核心思路:REIS的核心思路是通过存储内处理(ISP)技术优化近似最近邻搜索(ANNS),减少数据移动并提高检索效率。设计上,REIS专为RAG系统量身定制,确保高效的数据检索和处理。
技术框架:REIS的整体架构包括三个主要模块:数据库布局、ISP定制的数据放置技术和ANNS引擎。数据库布局将嵌入向量与其相关文档链接,便于高效检索;数据放置技术在存储系统的不同平面上分布嵌入;ANNS引擎利用存储系统内的计算资源进行高效检索。
关键创新:REIS的主要创新在于其专为ISP设计的数据库布局和数据放置技术,解决了现有方法未能优化数据检索操作的问题,并避免了大规模硬件改动。

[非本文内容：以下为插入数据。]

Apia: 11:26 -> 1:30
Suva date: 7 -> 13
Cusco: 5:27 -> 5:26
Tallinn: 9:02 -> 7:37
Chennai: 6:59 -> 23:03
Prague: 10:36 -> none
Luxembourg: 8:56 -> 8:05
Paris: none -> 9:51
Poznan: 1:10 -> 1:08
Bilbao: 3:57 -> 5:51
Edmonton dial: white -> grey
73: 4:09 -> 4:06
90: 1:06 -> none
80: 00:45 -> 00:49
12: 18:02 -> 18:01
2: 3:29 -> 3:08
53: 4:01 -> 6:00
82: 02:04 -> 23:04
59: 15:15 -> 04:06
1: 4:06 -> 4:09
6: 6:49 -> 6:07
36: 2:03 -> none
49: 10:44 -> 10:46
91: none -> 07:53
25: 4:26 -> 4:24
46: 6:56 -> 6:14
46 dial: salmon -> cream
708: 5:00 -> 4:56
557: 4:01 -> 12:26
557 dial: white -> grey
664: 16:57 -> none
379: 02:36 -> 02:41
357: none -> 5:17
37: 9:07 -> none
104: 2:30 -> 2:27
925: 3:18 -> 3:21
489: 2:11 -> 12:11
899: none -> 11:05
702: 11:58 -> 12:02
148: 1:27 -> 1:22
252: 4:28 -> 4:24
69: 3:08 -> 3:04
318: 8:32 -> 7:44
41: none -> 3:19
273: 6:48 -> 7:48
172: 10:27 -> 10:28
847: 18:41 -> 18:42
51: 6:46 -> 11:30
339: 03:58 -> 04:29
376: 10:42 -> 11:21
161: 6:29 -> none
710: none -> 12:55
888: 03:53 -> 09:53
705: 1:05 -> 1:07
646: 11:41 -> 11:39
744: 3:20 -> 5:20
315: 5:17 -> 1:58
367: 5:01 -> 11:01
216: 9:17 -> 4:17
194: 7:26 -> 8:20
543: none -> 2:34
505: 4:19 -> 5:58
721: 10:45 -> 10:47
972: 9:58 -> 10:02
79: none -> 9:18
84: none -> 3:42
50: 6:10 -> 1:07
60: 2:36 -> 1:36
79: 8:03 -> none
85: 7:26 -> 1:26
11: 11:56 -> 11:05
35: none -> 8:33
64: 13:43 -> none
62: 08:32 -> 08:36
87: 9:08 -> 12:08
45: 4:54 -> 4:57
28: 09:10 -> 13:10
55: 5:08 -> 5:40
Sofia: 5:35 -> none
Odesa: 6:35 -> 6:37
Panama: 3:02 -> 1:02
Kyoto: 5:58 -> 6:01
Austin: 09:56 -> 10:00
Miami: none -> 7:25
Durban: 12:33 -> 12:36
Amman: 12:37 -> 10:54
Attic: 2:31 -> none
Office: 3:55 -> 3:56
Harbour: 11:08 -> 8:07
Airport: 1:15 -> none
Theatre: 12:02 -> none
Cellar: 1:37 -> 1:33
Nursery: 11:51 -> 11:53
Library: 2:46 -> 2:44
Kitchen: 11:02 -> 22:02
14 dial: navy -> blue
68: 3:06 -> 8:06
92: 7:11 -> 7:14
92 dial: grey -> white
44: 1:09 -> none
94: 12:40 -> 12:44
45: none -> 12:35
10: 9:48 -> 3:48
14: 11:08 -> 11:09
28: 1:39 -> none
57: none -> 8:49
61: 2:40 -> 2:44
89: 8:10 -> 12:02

关键设计:REIS采用轻量级的闪存转换层(Flash Translation Layer),并在数据放置时考虑了存储系统的特性,以实现高效的ANNS操作。
📊 实验亮点
REIS在实验中表现出色,与传统服务器级系统相比,检索性能平均提升了13倍,能效提升了55倍。这一显著的性能提升表明REIS在处理大规模数据时的优势,具有重要的实际应用价值。
🎯 应用场景
REIS的研究成果在多个领域具有潜在应用价值,特别是在需要快速检索和处理大规模数据的场景,如智能搜索引擎、推荐系统和自然语言处理等。通过提高检索效率和能效,REIS能够为实时数据处理和分析提供支持,推动相关技术的发展。
📄 摘要(原文)
Large Language Models (LLMs) face an inherent challenge: their knowledge is confined to the data that they have been trained on. To overcome this issue, Retrieval-Augmented Generation (RAG) complements the static training-derived knowledge of LLMs with an external knowledge repository. RAG consists of three stages: indexing, retrieval, and generation. The retrieval stage of RAG becomes a significant bottleneck in inference pipelines. In this stage, a user query is mapped to an embedding vector and an Approximate Nearest Neighbor Search (ANNS) algorithm searches for similar vectors in the database to identify relevant items. Due to the large database sizes, ANNS incurs significant data movement overheads between the host and the storage system. To alleviate these overheads, prior works propose In-Storage Processing (ISP) techniques that accelerate ANNS by performing computations inside storage. However, existing works that leverage ISP for ANNS (i) employ algorithms that are not tailored to ISP systems, (ii) do not accelerate data retrieval operations for data selected by ANNS, and (iii) introduce significant hardware modifications, limiting performance and hindering their adoption. We propose REIS, the first ISP system tailored for RAG that addresses these limitations with three key mechanisms. First, REIS employs a database layout that links database embedding vectors to their associated documents, enabling efficient retrieval. Second, it enables efficient ANNS by introducing an ISP-tailored data placement technique that distributes embeddings across the planes of the storage system and employs a lightweight Flash Translation Layer. Third, REIS leverages an ANNS engine that uses the existing computational resources inside the storage system. Compared to a server-grade system, REIS improves the performance (energy efficiency) of retrieval by an average of 13x (55x).